Created 03-07-2017 06:09 AM
Thank you very much @Lester Martin! This is exactly what I was looking for. If you don't mind I have another related question. This logic is done on more than 36 different files. In database concept, one of the files uses the ID and CreateDate fields as Primary Key and these fields are used as Foreign Keys in the rest of the files. * The files are dropped daily into Hadoop local directory * The files have current date appended to their file names
So, I need to read all the files from Hadoop local directory, do the above logic on each of them, then store the results into HDFS. Is Pig the optimal (or feasible at all) solution for my use case. Currently, I am doing this logic using C# program to read the files, do the logic and insert into relational database. Why I am seeking for Pig is to improve the performance of the ETL process.
Any recommendation on this please?
Thanks!
Created 03-07-2017 06:27 AM
Pig is definitely and option, but a couple points. If you only do this once a month and have all the daily files (say 1st - 31st of the month) then understand that Pig doesn't do simple control loop logic (as identified in the presentation that my answer above points you to) and you'd have to wrap it with some controlling script or something. But... on the other hand... if you get a new daily file each day then Pig is going to be your best friend since the previous day's finalized file is now the new "origs" file from above and you just do the delta processing one file at a time.
I'm sure there's more to it than I'm imagining, but that general pattern I quickly described is HIGHLY leveraged by many Pig users out there.

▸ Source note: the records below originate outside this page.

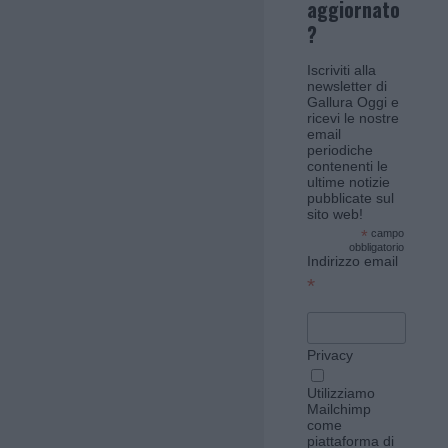
aggiornato
?
Iscriviti alla
newsletter di
Gallura Oggi e
ricevi le nostre
email
periodiche
contenenti le
ultime notizie
pubblicate sul
sito web!
*
campo
obbligatorio
Indirizzo email
*
Privacy
Utilizziamo
Mailchimp
come
piattaforma di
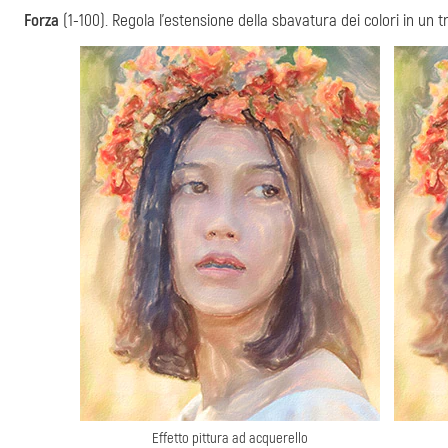
Forza
(1-100). Regola l'estensione della sbavatura dei colori in un tr
Effetto pittura ad acquerello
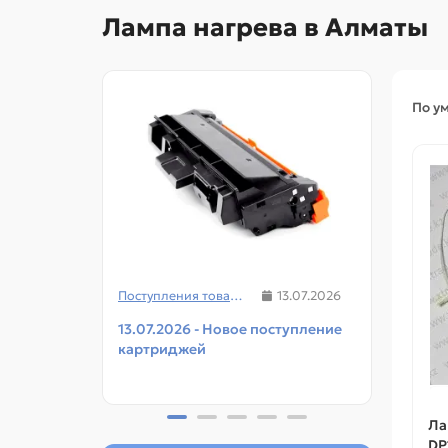
Лампа нагрева в Алматы
По у
Поступления товаров
13.07.2026
13.07.2026 - Новое поступление
08.07
картриджей
чипов
прин
Ла
DP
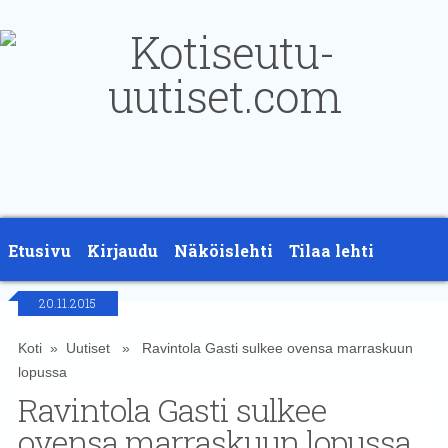
Etusivu
Kirjaudu
Näköislehti
Tilaa lehti
20.11.2015
Yhteystiedot
Koti
»
Uutiset
» Ravintola Gasti sulkee ovensa marraskuun
lopussa
Ravintola Gasti sulkee
ovensa marraskuun lopussa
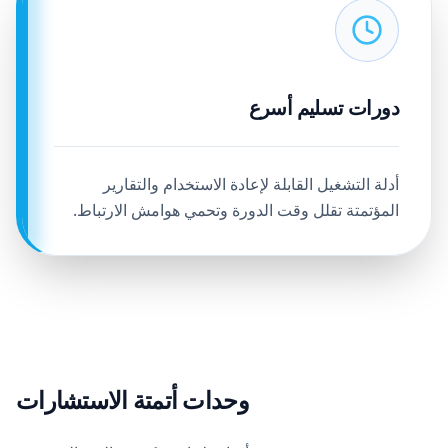
دورات تسليم أسرع
أدلة التشغيل القابلة لإعادة الاستخدام والتقارير
المؤتمتة تقلل وقت الدورة وتحمي هوامش الارتباط.
وحدات أتمتة الاستشارات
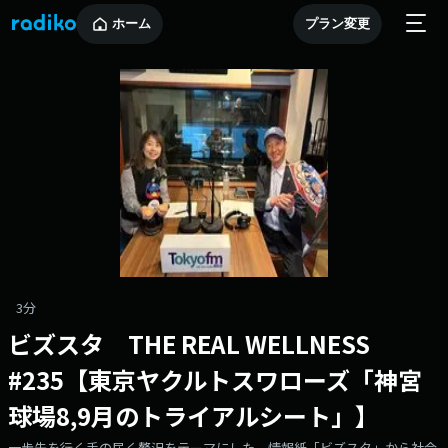
ホーム
プラン変更
3分
ビズスタ THE REAL WELLNESS
#235【東京ヤクルトスワローズ「神宮
球場8,9月のトライアルシート」】
一歩先を行く手の届く贅沢をテーマにした、情報紙「ビズスタ」から社会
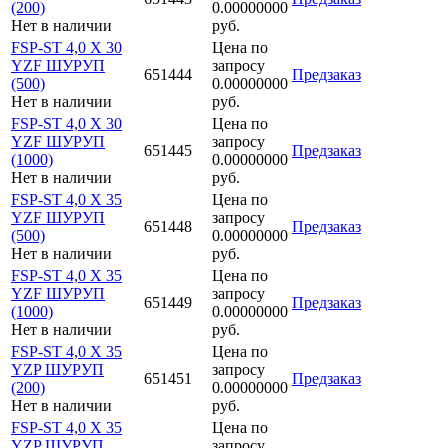
(200)
0.00000000
Нет в наличии
руб.
FSP-ST 4,0 X 30
Цена по
YZF ШУРУП
запросу
651444
Предзаказ
(500)
0.00000000
Нет в наличии
руб.
FSP-ST 4,0 X 30
Цена по
YZF ШУРУП
запросу
651445
Предзаказ
(1000)
0.00000000
Нет в наличии
руб.
FSP-ST 4,0 X 35
Цена по
YZF ШУРУП
запросу
651448
Предзаказ
(500)
0.00000000
Нет в наличии
руб.
FSP-ST 4,0 X 35
Цена по
YZF ШУРУП
запросу
651449
Предзаказ
(1000)
0.00000000
Нет в наличии
руб.
FSP-ST 4,0 X 35
Цена по
YZP ШУРУП
запросу
651451
Предзаказ
(200)
0.00000000
Нет в наличии
руб.
FSP-ST 4,0 X 35
Цена по
YZP ШУРУП
запросу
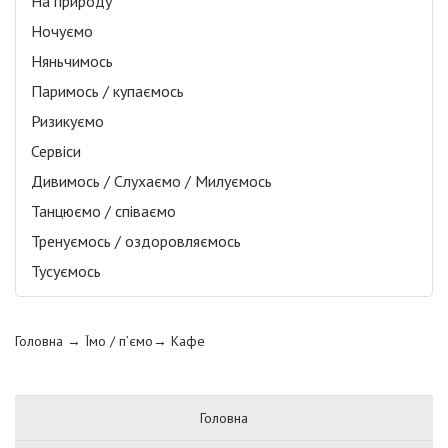
На природу
Ночуємо
Няньчимось
Паримось / купаємось
Ризикуємо
Сервіси
Дивимось / Слухаємо / Милуємось
Танцюємо / співаємо
Тренуємось / оздоровляємось
Тусуємось
Головна
→ Їмо / п’ємо→
Кафе
Головна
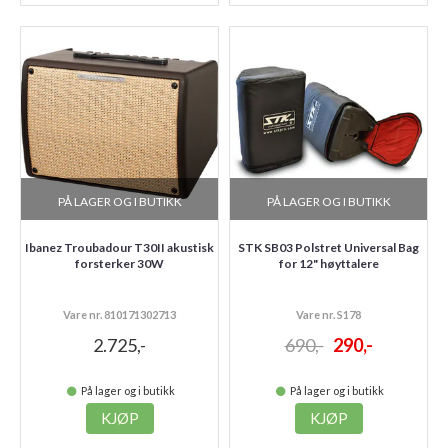
PÅ LAGER OG I BUTIKK
PÅ LAGER OG I BUTIKK
Ibanez Troubadour T30II akustisk
STK SB03 Polstret Universal Bag
forsterker 30W
for 12" høyttalere
Vare nr. 810171302713
Vare nr. S178
2.725,-
690,-
290,-
På lager og i butikk
På lager og i butikk
KJØP
KJØP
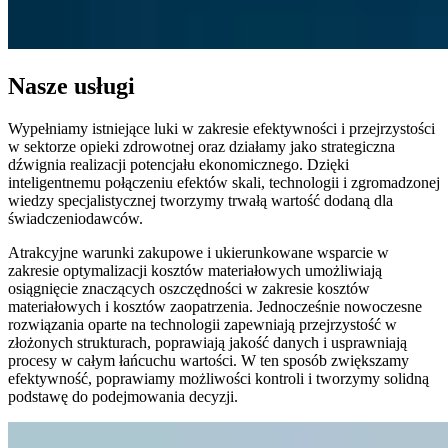
Nasze usługi
Wypełniamy istniejące luki w zakresie efektywności i przejrzystości
w sektorze opieki zdrowotnej oraz działamy jako strategiczna
dźwignia realizacji potencjału ekonomicznego. Dzięki
inteligentnemu połączeniu efektów skali, technologii i zgromadzonej
wiedzy specjalistycznej tworzymy trwałą wartość dodaną dla
świadczeniodawców.
Atrakcyjne warunki zakupowe i ukierunkowane wsparcie w
zakresie optymalizacji kosztów materiałowych umożliwiają
osiągnięcie znaczących oszczędności w zakresie kosztów
materiałowych i kosztów zaopatrzenia. Jednocześnie nowoczesne
rozwiązania oparte na technologii zapewniają przejrzystość w
złożonych strukturach, poprawiają jakość danych i usprawniają
procesy w całym łańcuchu wartości. W ten sposób zwiększamy
efektywność, poprawiamy możliwości kontroli i tworzymy solidną
podstawę do podejmowania decyzji.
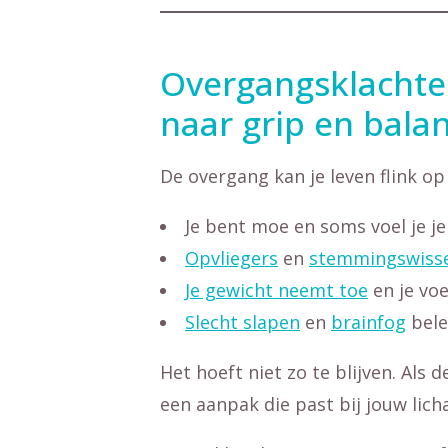
Overgangsklachte
naar grip en bala
De overgang kan je leven flink op 
Je bent moe en soms voel je je
Opvliegers
en
stemmingswisse
Je gewicht neemt toe
en je voe
Slecht slapen
en
brainfog
bele
Het hoeft niet zo te blijven. Als 
een aanpak die past bij jouw lich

Good luck & thanks for accepting my answer!
Created 03-07-2017 04:53 AM
Hey @Kibrom Gebrehiwot, just wondering if my answer below was able to help you out and if so, I'd sure appreciate it you marked it "Best Answer" by clicking the "Accept" link at the bottom of it. 😉
If it isn't helpful, please add a comment to the answer and let me know what concerns you may still have. Thanks!